I was going through my notes from CPC and there was a word I wanted to look up. I didn’t catch the origin, but Beth Guckenberger was talking about reconciliation. The word she used was Sulha (Sool-ha) and my notes said “hold against no more – no longer stuck by what was done against me.” I researched and went on a wild chase trying to find this word in a Greek or Hebrew Bible (thankful my boss is a theology scholar from Asbury) but we had no luck. Turns out the word is Arabic. This Arabic term, “sulha” comes from the Hebrew word for table, “shulchan”. A sulha, a meal covenant of reconciliation, is a Hebraic principle found throughout Scripture, though not specifically mentioned. This special meal becomes the means for reconciliation not just between people, but also between man and God.
Psalm 23 says….”You prepare a table before me in the presence of my enemies; you anoint my head with oil; my cup runs over. Surely goodness and mercy shall follow me all the days of my life; and I will dwell in the house of the LORD forever.” (NKJ)
Unless you understand the concept of reconciliation associated with a meal, this verse does not make much sense.
In Hebraic symbolism, God prepares a table before our enemies means that He is making the way possible for us to be “reconciled” to our enemies. That is why our cup overflows (the Hebraic symbol of joy), and surely goodness and mercy will follow us all the days of our life as we dwell in the house of the Lord forever. It is our blessed assurance that God will take care of us and even our enemies, providing the way for reconciliation.

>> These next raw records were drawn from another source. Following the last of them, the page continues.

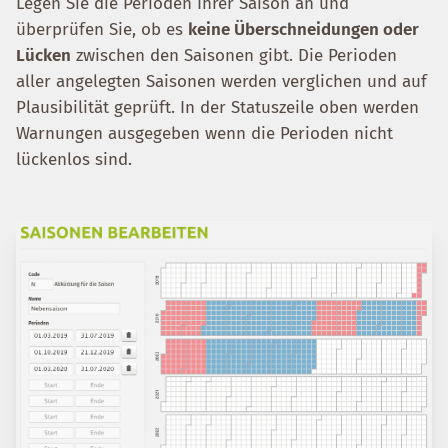
Legen Sie die Perioden Ihrer Saison an und
überprüfen Sie, ob es
keine Überschneidungen oder
Lücken
zwischen den Saisonen gibt. Die Perioden
aller angelegten Saisonen werden verglichen und auf
Plausibilität geprüft. In der Statuszeile oben werden
Warnungen ausgegeben wenn die Perioden nicht
lückenlos sind.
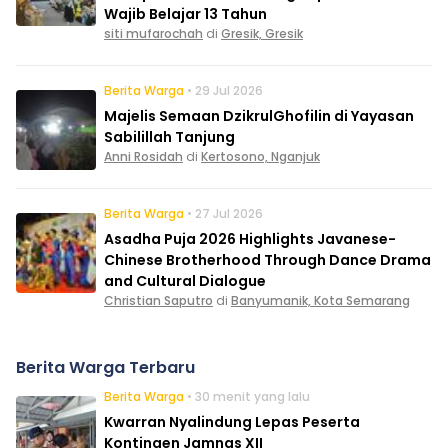
Wajib Belajar 13 Tahun
siti mufarochah
di
Gresik, Gresik
Berita Warga
• 29 Jul 2026
Majelis Semaan DzikrulGhofilin di Yayasan
Sabilillah Tanjung
Anni Rosidah
di
Kertosono, Nganjuk
Berita Warga
• 27 Jul 2026
Asadha Puja 2026 Highlights Javanese-
Chinese Brotherhood Through Dance Drama
and Cultural Dialogue
Christian Saputro
di
Banyumanik, Kota Semarang
Berita Warga Terbaru
Berita Warga
• 30 menit yang lalu
Kwarran Nyalindung Lepas Peserta
Kontingen Jamnas XII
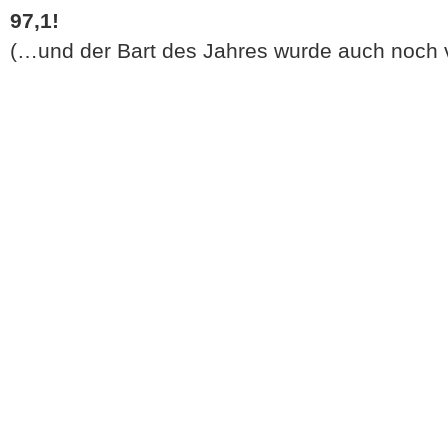
97,1!
(…und der Bart des Jahres wurde auch noch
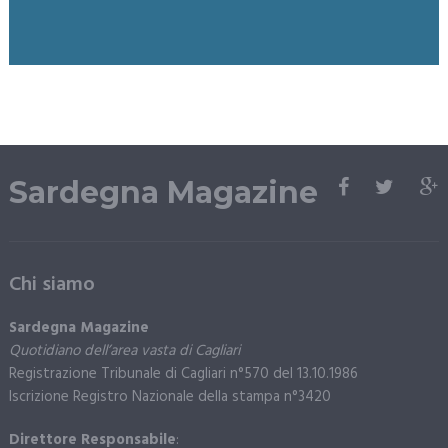
Sardegna Magazine
Chi siamo
Sardegna Magazine
Quotidiano dell’area vasta di Cagliari
Registrazione Tribunale di Cagliari n°570 del 13.10.1986
Iscrizione Registro Nazionale della stampa n°3420
Direttore Responsabile
:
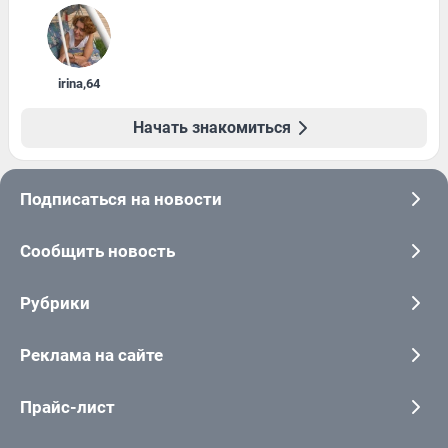
irina
,
64
Начать знакомиться
Подписаться на новости
Сообщить новость
Рубрики
Реклама на сайте
Прайс-лист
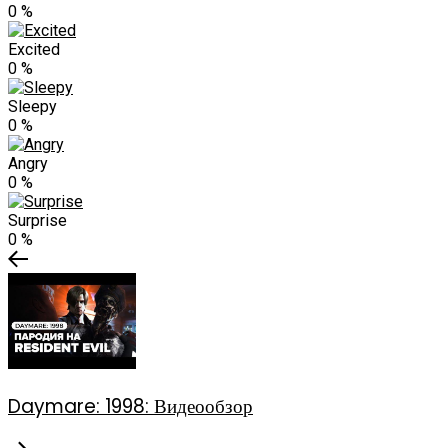
0
%
Excited
0
%
Sleepy
0
%
Angry
0
%
Surprise
0
%
Daymare: 1998: Видеообзор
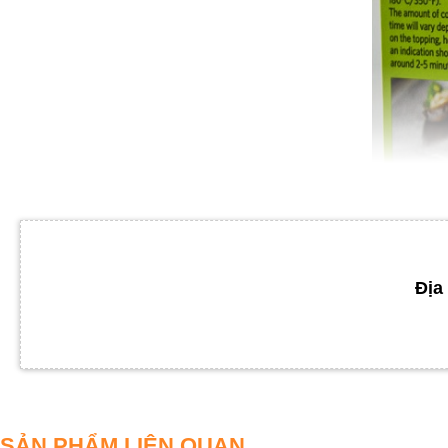
Địa 
SẢN PHẨM LIÊN QUAN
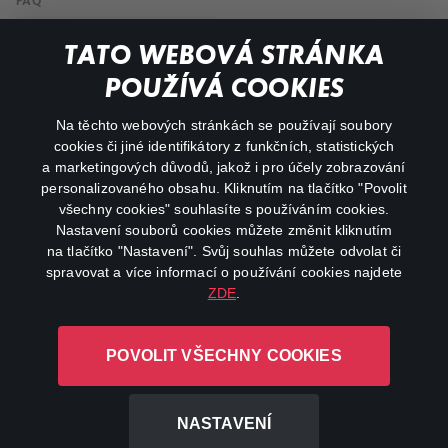
FAQ
My profile
TATO WEBOVÁ STRÁNKA
Important links
POUŽÍVÁ COOKIES
Na těchto webových stránkách se používají soubory
facebook
instagram
cookies či jiné identifikátory z funkčních, statistických
a marketingových důvodů, jakož i pro účely zobrazování
personalizovaného obsahu. Kliknutím na tlačítko "Povolit
youtube
všechny cookies" souhlasíte s používáním cookies.
Nastavení souborů cookies můžete změnit kliknutím
na tlačítko "Nastavení". Svůj souhlas můžete odvolat či
spravovat a více informací o používání cookies najdete
ZDE
.
Canal+ Luxembourg S. à r.l. se sídlem Rue Albert Borschette 4,
L-1246 Luxembourg R.C.S.
POVOLIT VŠECHNY COOKIES
Luxembourg: B 87.905
All rights reserved
NASTAVENÍ
©
2026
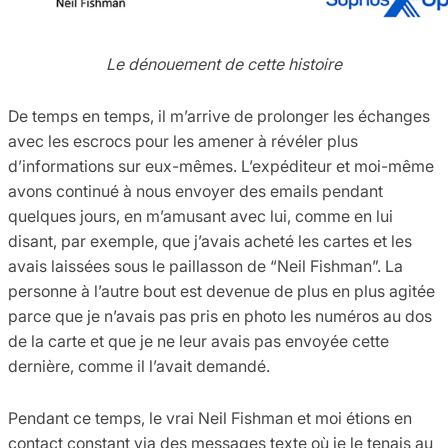
Le dénouement de cette histoire
De temps en temps, il m’arrive de prolonger les échanges
avec les escrocs pour les amener à révéler plus
d’informations sur eux-mêmes. L’expéditeur et moi-même
avons continué à nous envoyer des emails pendant
quelques jours, en m’amusant avec lui, comme en lui
disant, par exemple, que j’avais acheté les cartes et les
avais laissées sous le paillasson de “Neil Fishman”. La
personne à l’autre bout est devenue de plus en plus agitée
parce que je n’avais pas pris en photo les numéros au dos
de la carte et que je ne leur avais pas envoyée cette
dernière, comme il l’avait demandé.
Pendant ce temps, le vrai Neil Fishman et moi étions en
contact constant via des messages texte où je le tenais au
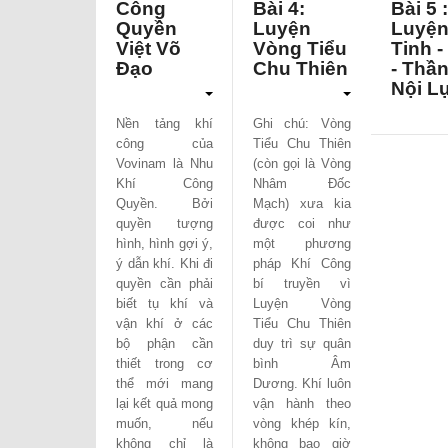
Công
Bài 4:
Bài 5 :
Quyền
Luyện
Luyệ
Việt Võ
Vòng Tiểu
Tinh -
Đạo
Chu Thiên
- Thần
Nội L
Nền tảng khí
Ghi chú: Vòng
công của
Tiểu Chu Thiên
Vovinam là Nhu
(còn gọi là Vòng
Khí Công
Nhâm Đốc
Quyền. Bởi
Mạch) xưa kia
quyền tượng
được coi như
hình, hình gợi ý,
một phương
ý dẫn khí. Khi đi
pháp Khí Công
quyền cần phải
bí truyền vì
biết tụ khí và
Luyện Vòng
vận khí ở các
Tiểu Chu Thiên
bộ phận cần
duy trì sự quân
thiết trong cơ
bình Âm
thể mới mang
Dương. Khí luôn
lại kết quả mong
vận hành theo
muốn, nếu
vòng khép kín,
không chỉ là
không bao giờ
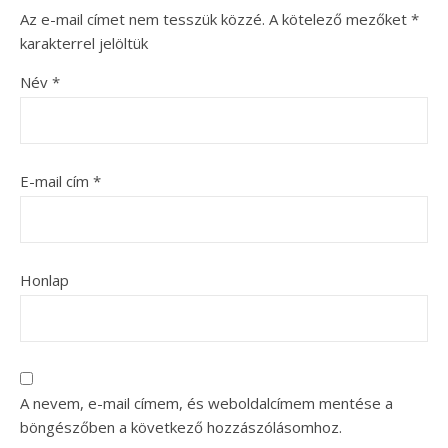
Az e-mail címet nem tesszük közzé.
A kötelező mezőket
*
karakterrel jelöltük
Név
*
E-mail cím
*
Honlap
A nevem, e-mail címem, és weboldalcímem mentése a
böngészőben a következő hozzászólásomhoz.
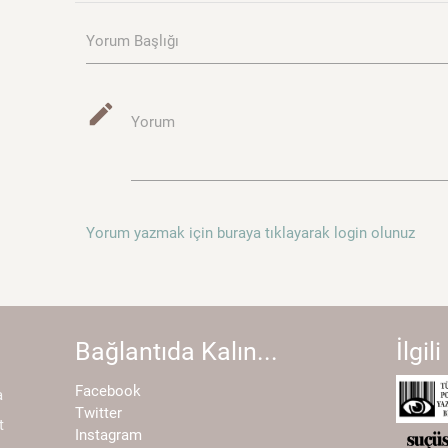
Yorum Başlığı
mode_edit
Yorum
Yorum yazmak için buraya tıklayarak login olunuz
Bağlantıda Kalın...
İlgili
Facebook
a
Twitter
t
Instagram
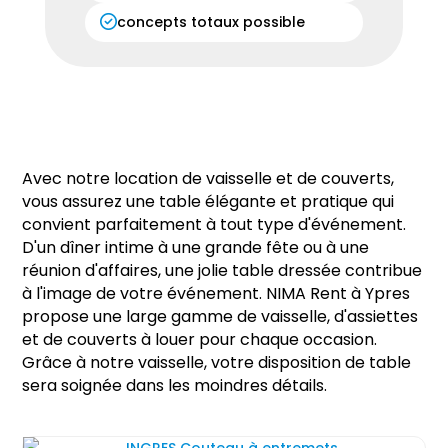
concepts totaux possible
Avec notre location de vaisselle et de couverts,
vous assurez une table élégante et pratique qui
convient parfaitement à tout type d'événement.
D'un dîner intime à une grande fête ou à une
réunion d'affaires, une jolie table dressée contribue
à l'image de votre événement. NIMA Rent à Ypres
propose une large gamme de vaisselle, d'assiettes
et de couverts à louer pour chaque occasion.
Grâce à notre vaisselle, votre disposition de table
sera soignée dans les moindres détails.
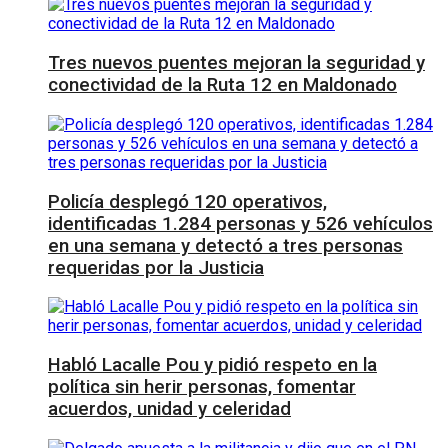
Tres nuevos puentes mejoran la seguridad y
conectividad de la Ruta 12 en Maldonado
Policía desplegó 120 operativos,
identificadas 1.284 personas y 526 vehículos
en una semana y detectó a tres personas
requeridas por la Justicia
Habló Lacalle Pou y pidió respeto en la
política sin herir personas, fomentar
acuerdos, unidad y celeridad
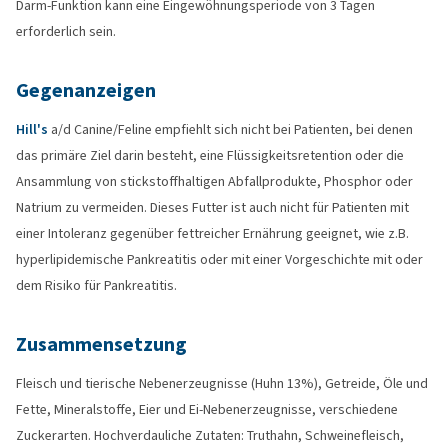
Darm-Funktion kann eine Eingewöhnungsperiode von 3 Tagen
erforderlich sein.
Gegenanzeigen
Hill's
a/d Canine/Feline empfiehlt sich nicht bei Patienten, bei denen
das primäre Ziel darin besteht, eine Flüssigkeitsretention oder die
Ansammlung von stickstoffhaltigen Abfallprodukte, Phosphor oder
Natrium zu vermeiden. Dieses Futter ist auch nicht für Patienten mit
einer Intoleranz gegenüber fettreicher Ernährung geeignet, wie z.B.
hyperlipidemische Pankreatitis oder mit einer Vorgeschichte mit oder
dem Risiko für Pankreatitis.
Zusammensetzung
Fleisch und tierische Nebenerzeugnisse (Huhn 13%), Getreide, Öle und
Fette, Mineralstoffe, Eier und Ei-Nebenerzeugnisse, verschiedene
Zuckerarten. Hochverdauliche Zutaten: Truthahn, Schweinefleisch,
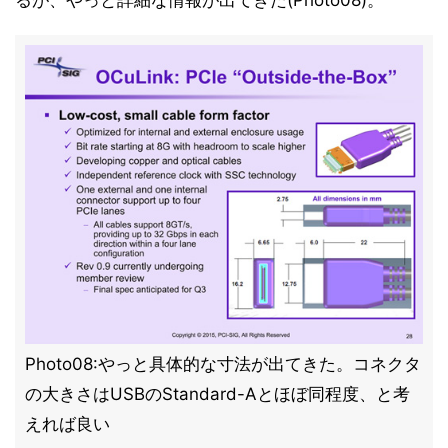
るが、やっと詳細な情報が出てきた(Photo08)。
Photo08:やっと具体的な寸法が出てきた。コネクタ
の大きさはUSBのStandard-Aとほぼ同程度、と考
えれば良い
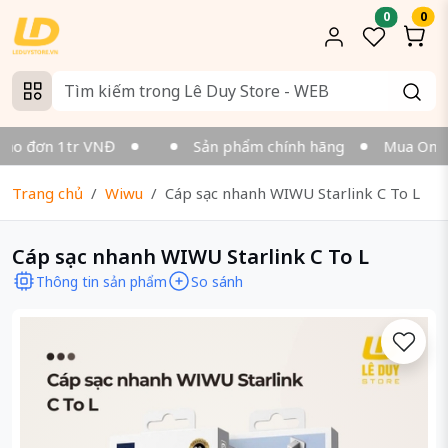
0
0
ho đơn 1tr VNĐ
Sản phẩm chính hãng
Mua Online 
Trang chủ
Wiwu
Cáp sạc nhanh WIWU Starlink C To L
Cáp sạc nhanh WIWU Starlink C To L
Thông tin sản phẩm
So sánh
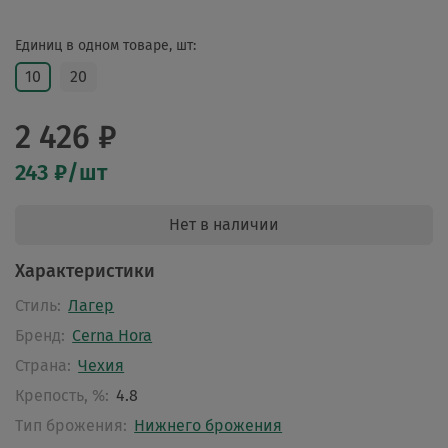
Единиц в одном товаре, шт:
10
20
2 426 ₽
243 ₽/шт
Нет в наличии
Характеристики
Стиль:
Лагер
Бренд:
Cerna Hora
Страна:
Чехия
Крепость, %:
4.8
Тип брожения:
Нижнего брожения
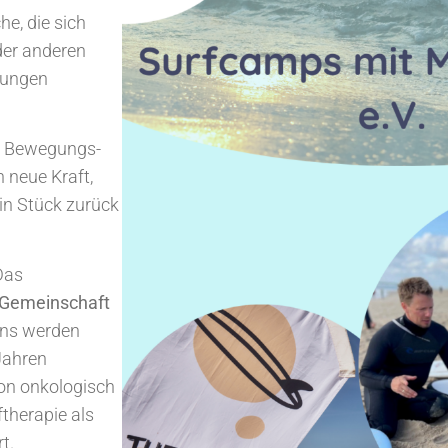
e, die sich
der anderen
gungen
n Bewegungs-
 neue Kraft,
ein Stück zurück
Das
 Gemeinschaft
fens werden
 Jahren
von onkologisch
therapie als
t.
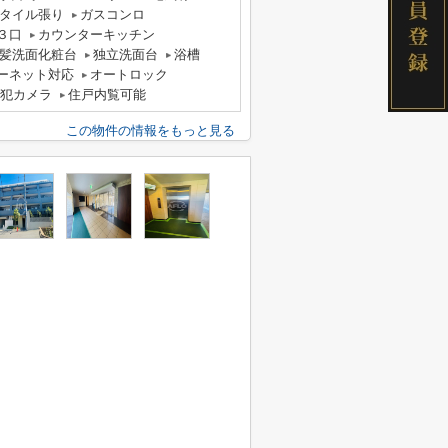
タイル張り
ガスコンロ
３口
カウンターキッチン
髪洗面化粧台
独立洗面台
浴槽
ーネット対応
オートロック
犯カメラ
住戸内覧可能
この物件の情報をもっと見る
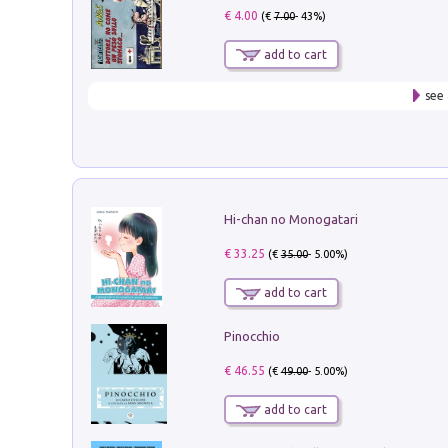
€ 4.00
(€
7.00
- 43%)
add to cart
see 
Hi-chan no Monogatari
€ 33.25
(€
35.00
- 5.00%)
add to cart
Pinocchio
€ 46.55
(€
49.00
- 5.00%)
add to cart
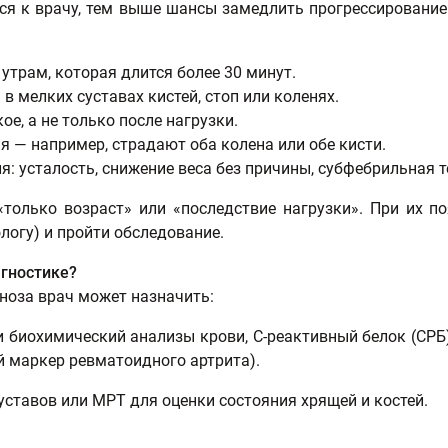
ся к врачу, тем выше шансы замедлить прогрессирование
 утрам, которая длится более 30 минут.
в мелких суставах кистей, стоп или коленях.
ое, а не только после нагрузки.
 — например, страдают оба колена или обе кисти.
: усталость, снижение веса без причины, субфебрильная 
только возраст» или «последствие нагрузки». При их п
логу) и пройти обследование.
агностике?
ноза врач может назначить:
 биохимический анализы крови, С-реактивный белок (СРБ
 маркер ревматоидного артрита).
суставов или МРТ для оценки состояния хрящей и костей.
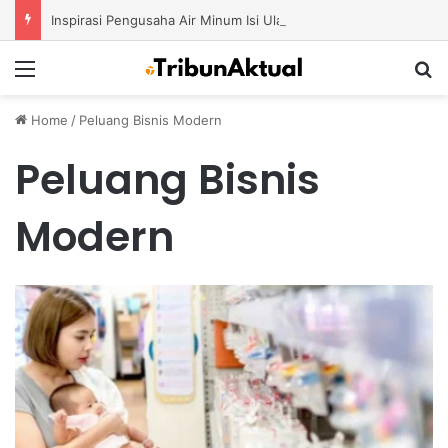
Inspirasi Pengusaha Air Minum Isi Ulang 2026: Cara Menciptakan Bisnis yang Terus Berkembang
Menu
S
Home
/
Peluang Bisnis Modern
Peluang Bisnis
Modern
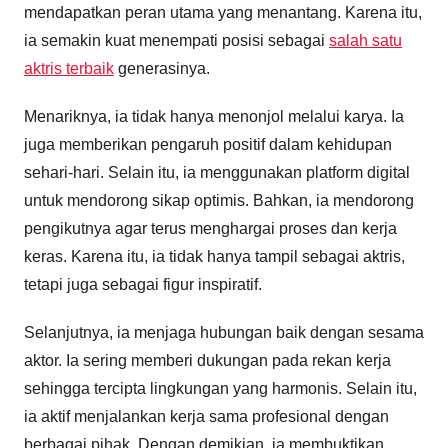
mendapatkan peran utama yang menantang. Karena itu,
ia semakin kuat menempati posisi sebagai
salah satu
aktris terbaik
generasinya.
Menariknya, ia tidak hanya menonjol melalui karya. Ia
juga memberikan pengaruh positif dalam kehidupan
sehari-hari. Selain itu, ia menggunakan platform digital
untuk mendorong sikap optimis. Bahkan, ia mendorong
pengikutnya agar terus menghargai proses dan kerja
keras. Karena itu, ia tidak hanya tampil sebagai aktris,
tetapi juga sebagai figur inspiratif.
Selanjutnya, ia menjaga hubungan baik dengan sesama
aktor. Ia sering memberi dukungan pada rekan kerja
sehingga tercipta lingkungan yang harmonis. Selain itu,
ia aktif menjalankan kerja sama profesional dengan
berbagai pihak. Dengan demikian, ia membuktikan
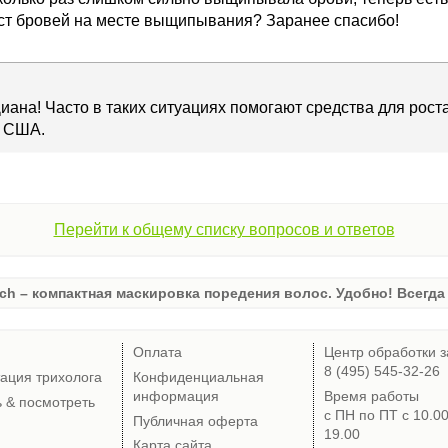
ост бровей на месте выщипывания? Заранее спасибо!
иана! Часто в таких ситуациях помогают средства для роста
, США.
Перейти к общему списку вопросов и ответов
ch – компактная маскировка поредения волос. Удобно! Всегда 
Оплата
Центр обработки з
8 (495) 545-32-26
тация трихолога
Конфиденциальная
информация
Время работы
ь & посмотреть
с ПН по ПТ с 10.0
Публичная оферта
19.00
Карта сайта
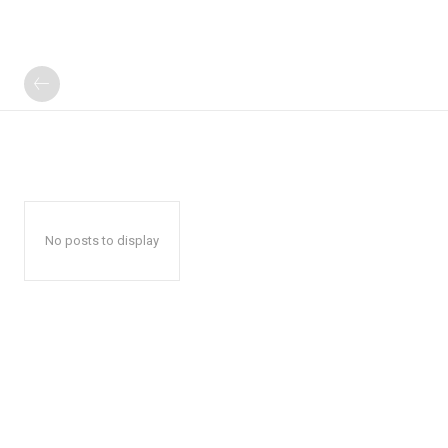
No posts to display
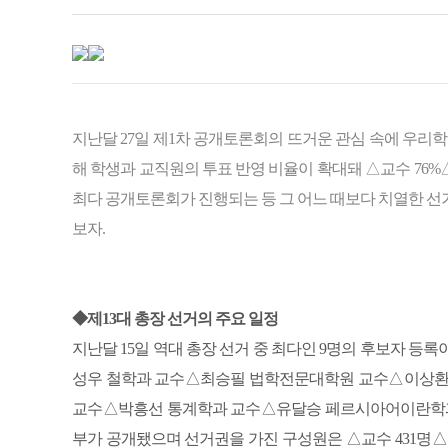
지난달 27일 제1차 공개토론회의 뜨거운 관심 속에 우리학
해 학생과 교직원의 투표 반영 비율이 확대돼 △교수 76%△
최다 공개토론회가 진행되는 등 그 어느 때보다 치열한 선
보자.
◆제13대 총장 선거의 주요 일정
지난달 15일 역대 총장 선거 중 최다인 9명의 후보자 등
성우 철학과 교수△최승필 법학전문대학원 교수△이상환
교수△박흥선 통계학과 교수△유달승 페르시아어이란학과
부가 공개됐으며 선거권을 가진 구성원은 △교수 431명△직원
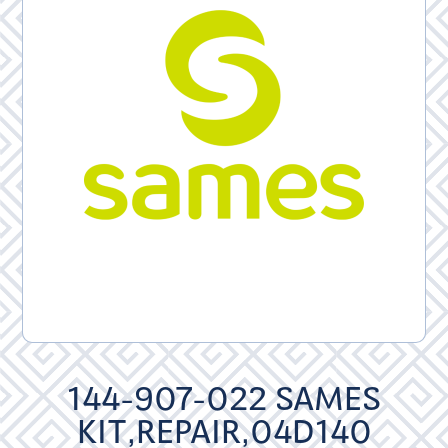
144-907-022 SAMES
KIT,REPAIR,04D140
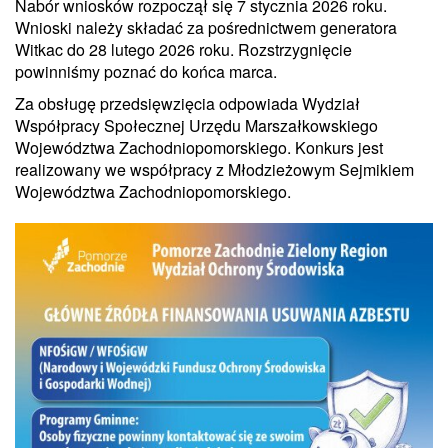
Nabór wniosków rozpoczął się 7 stycznia 2026 roku.
Wnioski należy składać za pośrednictwem generatora
Witkac do 28 lutego 2026 roku. Rozstrzygnięcie
powinniśmy poznać do końca marca.
Za obsługę przedsięwzięcia odpowiada Wydział
Współpracy Społecznej Urzędu Marszałkowskiego
Województwa Zachodniopomorskiego. Konkurs jest
realizowany we współpracy z Młodzieżowym Sejmikiem
Województwa Zachodniopomorskiego.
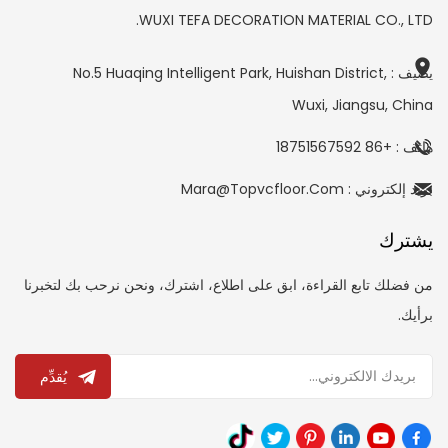
WUXI TEFA DECORATION MATERIAL CO., LTD.
يضيف : No.5 Huaqing Intelligent Park, Huishan District,
Wuxi, Jiangsu, China
هاتف : +86 18751567592
بريد إلكتروني : Mara@topvcfloor.com
يشترك
من فضلك تابع القراءة، ابق على اطلاع، اشترك، ونحن نرحب بك لتخبرنا
برأيك.
يُقدِّم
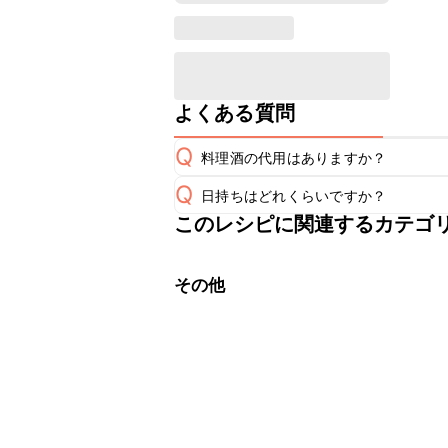
よくある質問
Q
料理酒の代用はありますか？
Q
日持ちはどれくらいですか？
A
このレシピに関連するカテゴ
保存期間は冷蔵で翌日中が目安です。
A
※日持ちは目安です。
こちら
その他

Where do we know an act of reconciliation around a table, sharing a meal? The Lord’s Supper is the ultimate sulha.
How beautiful to see Communion as an act of “no longer stuck by that which has separated me from God.” We are forgiven even for what we don’t deserve to be forgiven, and our identity is made anew in Christ.
Beth explained this so beautifully during the conference, but my notes did not transfer well. So it was like discovering it again when I did some research. A concept that I thought I understood, but explained in a new light and it brings more meaning, understanding and grace.
Then I went to my Financial Peace class and watched the video about debt. I was so enlightened that I vowed to watch the video again with my husband and adult son. Dave Ramsey physically illustrated the chains of debt that pervades our society and how it keeps us from obeying God and being able to fully live according to His will. It feels quite like a mousetrap, actually. At the end of the video, Ramsey tells us that we can get free from debt. But we have to run hard….with intensity of a gazelle. And God is waiting for us, because he loves us so and He is waiting for us. He is not mad at us. He loves us.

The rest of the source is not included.